In January 1826, Santiago Abreú, New Mexico’s representative in Mexico City, sent a letter to the government officials in Santa Fe. In it, he cautioned them to be wary of the Americans in the province, especially those who wanted to settle, buy land, and marry without first obtaining the appropriate citizenship papers. In addition, the letter asked officials to record the activities of all non-Mexicans in New Mexico. This governmental policy of monitoring the Americans continued into the next decade, including after Abreú himself was appointed Governor in 1831. His duties included enforcing the laws that governed the americanos’ activities, including the regulations related to trapping and trading.

Jesus G. Abreu.Meketa
Jesus Abreu, Santiago Abreu’s son and Lucien B. Maxwell brother-in-law Source: Louis Felsenthal by J. D. Meketa

Ironically, Governor Abreú  was the father of Jesús Abreú, the man who would become Lucien Bonaparte Maxwell’s brother-in-law and fellow heir (through their wives) of a substantial portion of the Beaubien-Miranda land grant east of Taos. Although Canadian-born Carlos Beaubien, Jesus Abreú’s and Lucien Maxwell’s respective wives, had become a naturalized Mexican citizen prior to the grant’s being made, there is no record that Lucien Maxwell, ultimate owner of most of the land, was ever a naturalized Mexican citizen. However, by the time Beaubien died in 1864, Maxwell’s citizen was a moot point. The thing Santiago Abreú had feared, that the Americans would eventually take over, had occurred 18 years before and many of his countrymen were in eminent danger of losing their patrimony to the men who were flooding in from the eastern States.

 

Sources:   J. Rush Pierce, Red River City: A history of Northern New Mexico 1800-2000, JRP Publications, 2008; Marc Simmons, Kit Carson and His Three Wives, UNM Press, 2008; Jerry D. Thompson, A Civil War History of the New Mexico Volunteers and Militia, UNM Press, 2015; David J. Weber, The Taos Trappers, U of Oklahoma, 1971; Stephen Zimmer, ed., For Good or Bad, People of the Cimarron Country, Sunstone Press, 1999.

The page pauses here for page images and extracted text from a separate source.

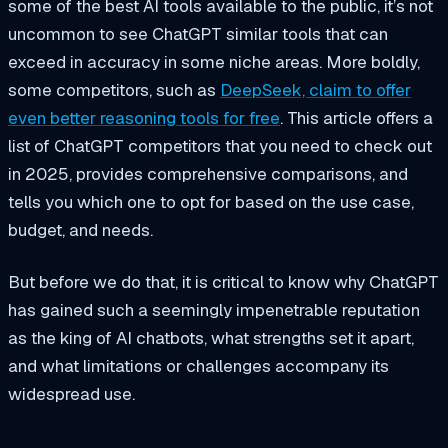
some of the best AI tools available to the public, it’s not
uncommon to see ChatGPT similar tools that can
exceed in accuracy in some niche areas. More boldly,
some competitors, such as
DeepSeek, claim to offer
even better reasoning tools for free
. This article offers a
list of ChatGPT competitors that you need to check out
in 2025, provides comprehensive comparisons, and
tells you which one to opt for based on the use case,
budget, and needs.
But before we do that, it is critical to know why ChatGPT
has gained such a seemingly impenetrable reputation
as the king of AI chatbots, what strengths set it apart,
and what limitations or challenges accompany its
widespread use.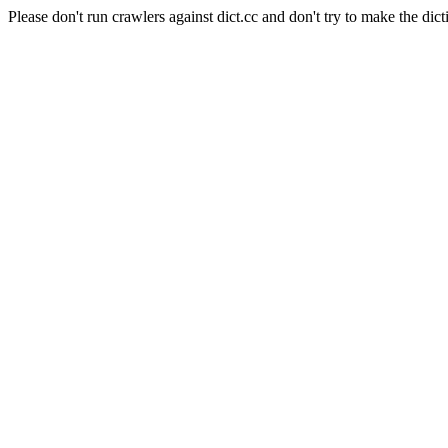
Please don't run crawlers against dict.cc and don't try to make the dict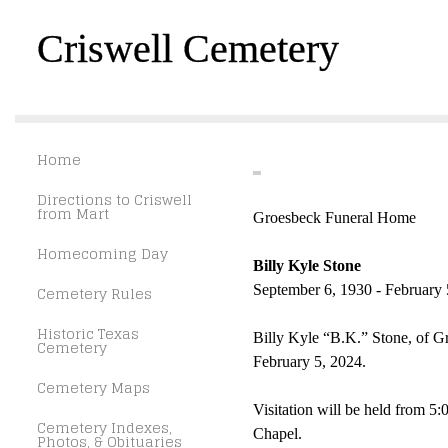
Criswell Cemetery
Home
Directions to Criswell
from Mart
Groesbeck Funeral Home
Homecoming Day
Billy Kyle Stone
Cemetery Rules
September 6, 1930 - February 
Historic Texas
Billy Kyle “B.K.” Stone, of 
Cemetery
February 5, 2024.
Cemetery Maps
Visitation will be held from 
Cemetery Indexes,
Chapel.
Photos, & Obituaries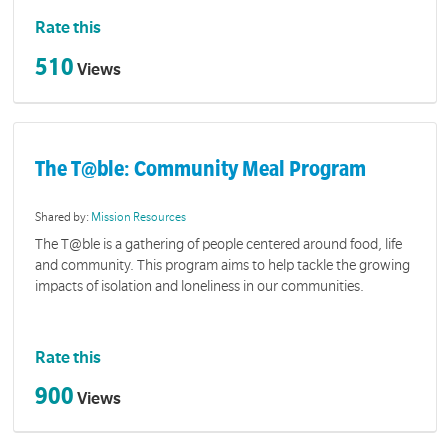
Rate this
510
Views
The T@ble: Community Meal Program
Shared by:
Mission Resources
The T@ble is a gathering of people centered around food, life
and community. This program aims to help tackle the growing
impacts of isolation and loneliness in our communities.
Rate this
900
Views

Taos Gets New Mexico’s First Press

When New Mexico’s first printing press arrived in Taos in late November 1835, its new owner Padre Antonio José Martinez didn’t waste any time putting it to work. On Friday, November 27, he announced that the press was be available to residents to use to publish “literary contributions.”

Antonio_José_Martínez
Padre Antonio Jose Martinez circa 1848

The press and its printer, Jesús María Baca of Durango, Mexico, had arrived in Santa Fe in 1832, brought there by Don Antonio Barreriro, a barrister and governmental deputy from Mexico City, apparently at the behest of nuevomexico Legislature’s Secretary, Don Ramón Abreu.

Barreriro used the new press to print a short-lived newspaper El Crepúsculo de la Libertad (The Dawn of Liberty), the first newspaper in New Mexico and possibly the first paper published west of the Mississippi. Abreu may have also used it to publish the first book printed in New Mexico, a spelling primer titled Cuaderno de Ortografía.

Following Barreriro’s return to Mexico, Ramón Abreu sold the printing equipment to Padre Martinez, the priest assigned to Taos’ Our Lady of Guadalupe chapel, who moved it to Taos. Once it and its printer were in place, Martinez put them to work, with output ranging from diligencia matrimonials (the standard forms for pre-nuptial investigations) to religious books. And hopefully Taos residents’ “literary contributions,” as well!

Sources: Fray Angelico Chavez, But Time and Chance, Sunstone Press, Santa Fe, NM 1981; Richard W. Etulain, New Mexican Lives: Profiles and Historical Stories, UNM Press, Albuquerque 2002; Rubén Saláz Márquez, New Mexico A Brief Multi-History, Cosmic House, Albuquerque, 1999.